Goat River

Feature type: River
Province: British Columbia
Location: Flows NE into Fraser River, near Rider
Latitude: 53°32’00”
Longitude: 120°34’00”
NTS map: 93H/10
Official name listed at BC Geographical Names

“We followed a stream to the summit or divide, between Big [Issac] Lake and the upper Fraser, having to cut our way through a heavy growth of brush and fallen timber. After passing over the summit at a distance of about four miles we came to a stream, which we called Goat River.” So reads the report of Robert Buchanan’s 1886 prospecting expedition, which started from Barkerville.

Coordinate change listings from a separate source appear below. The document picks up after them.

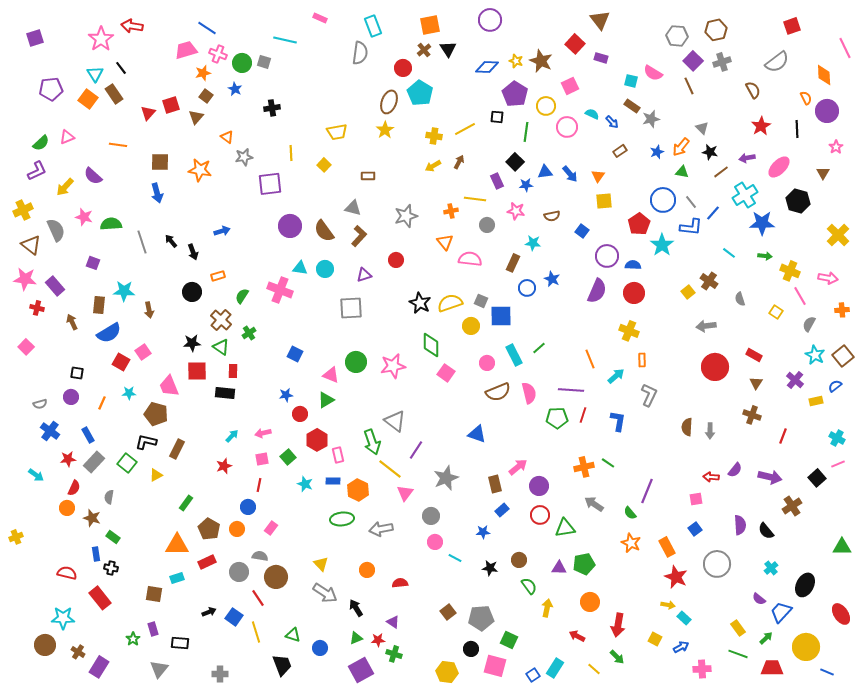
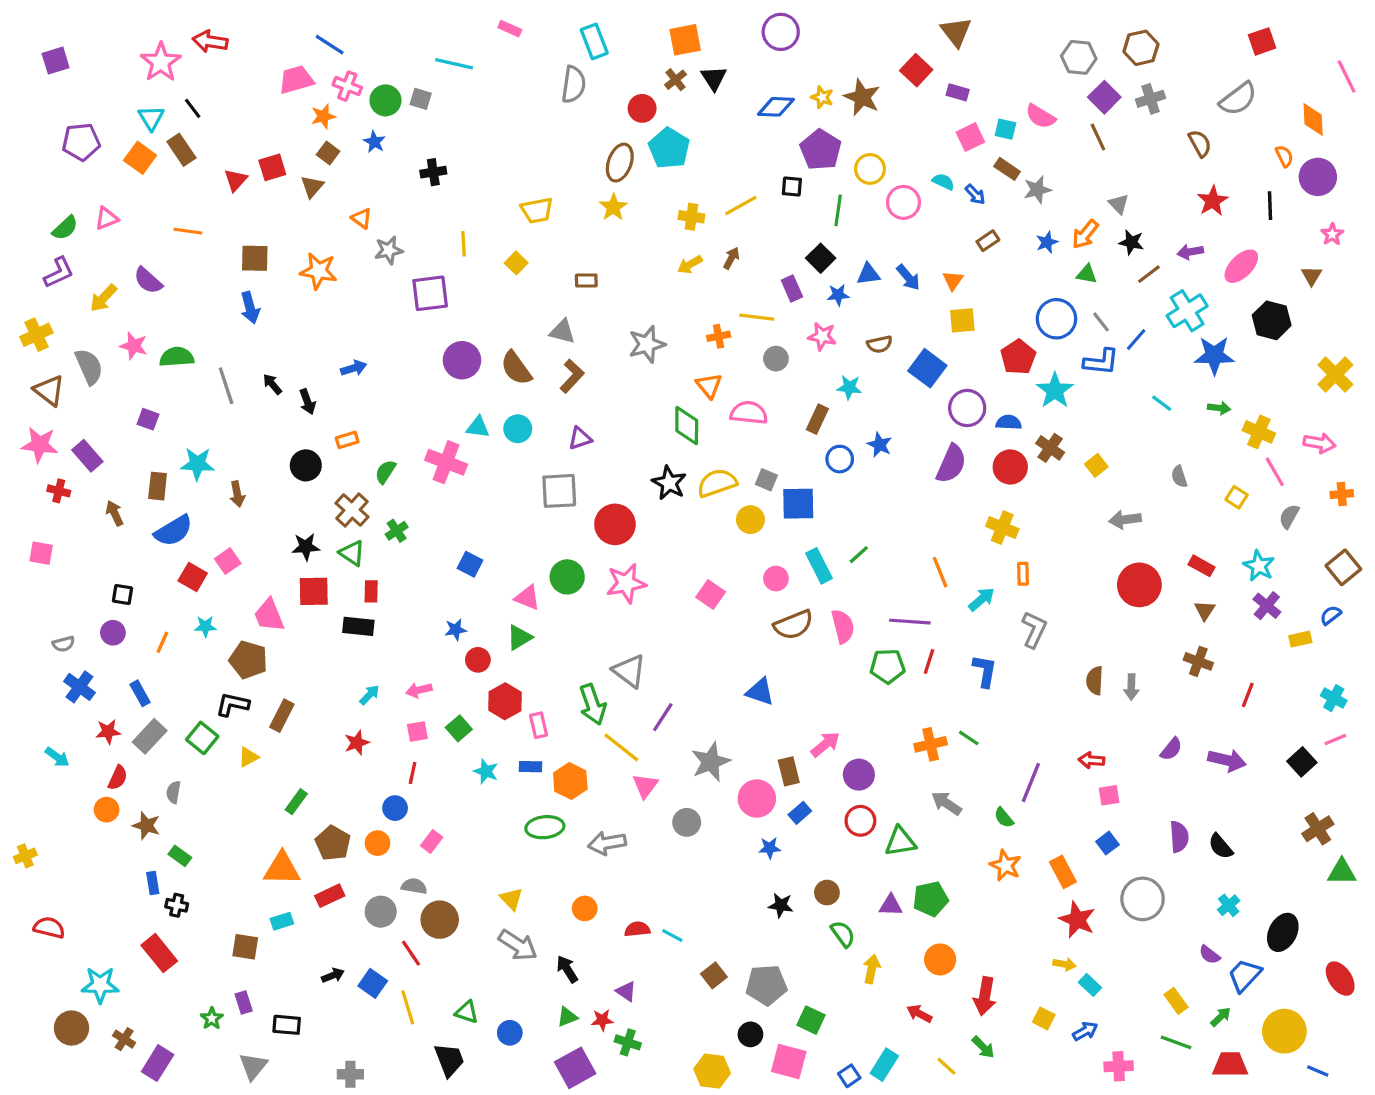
pink square: (570, 86) -> (970, 137), moved
blue square: (582, 231) -> (927, 368), size x1.6
red circle: (396, 260) -> (615, 524), moved, size x1.6
brown cross: (709, 281) -> (1050, 448), moved
green diamond: (431, 345) -> (687, 426), moved
pink square: (26, 347) -> (41, 553), turned -35
cyan star: (815, 355) -> (1259, 566), moved
red arrow: (711, 477) -> (1092, 760), moved
brown cross: (792, 506) -> (1318, 829), moved
pink circle: (435, 542) -> (757, 798), moved, size x1.5
cyan line: (455, 558) -> (672, 936), moved
red semicircle: (67, 573) -> (49, 928), moved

In 1871 a Canadian Pacific survey had cut a trail from Barkerville to Tête Jaune Cache through the Goat River valley, and the trail was used over the next year, but when the CPR abandoned the Yellowhead Route the trail fell into disuse. After Buchanan’s expedition the trail was occasionally used by miners, trappers, and lumbermen wanting to outfit out of Barkerville rather than Quesnel or Fort George. In 1887 rumors of gold drew forty Cariboo miners to the river, but after a week of fruitless panning they returned empty-handed. The trail was used in the 1910s to deliver bootleg liquor to the railway construction camps on the Fraser, and in the 1930s when mining began at Wells. Mica from a mine on Mica Mountain near Tête Jaune Cache was transported over the trail.

When newlyweds Cliff and Ruth Kopas traveled through the Goat River valley in 1933, they described the trail as being so bad that “when you get part way in, you keep going because you wouldn’t have the guts to go back over the trail again.” It was said that if you survived a trip through the Goat River, you could ride a rock slide down a mountain.

There are dangerous rapids in the Fraser River near the mouth of the Goat. The post office at Goat River Station operated from 1923 to 1945.


  • Kopas, Cliff. Packhorses to the Pacific. Sidney, B.C.: Gray’s, 1976
  • MacGregor, James Grierson, 1905-1989. Overland by the Yellowhead. Saskatoon: Western Producer, 1974
  • Personal correspondence.
  • Topping, William. A checklist of British Columbia post offices. Vancouver: published by the author, 7430 Angus Drive, 1983
  • Wright, Richard. “Tales of a trail [Goat River].” BC Outdoors (1985).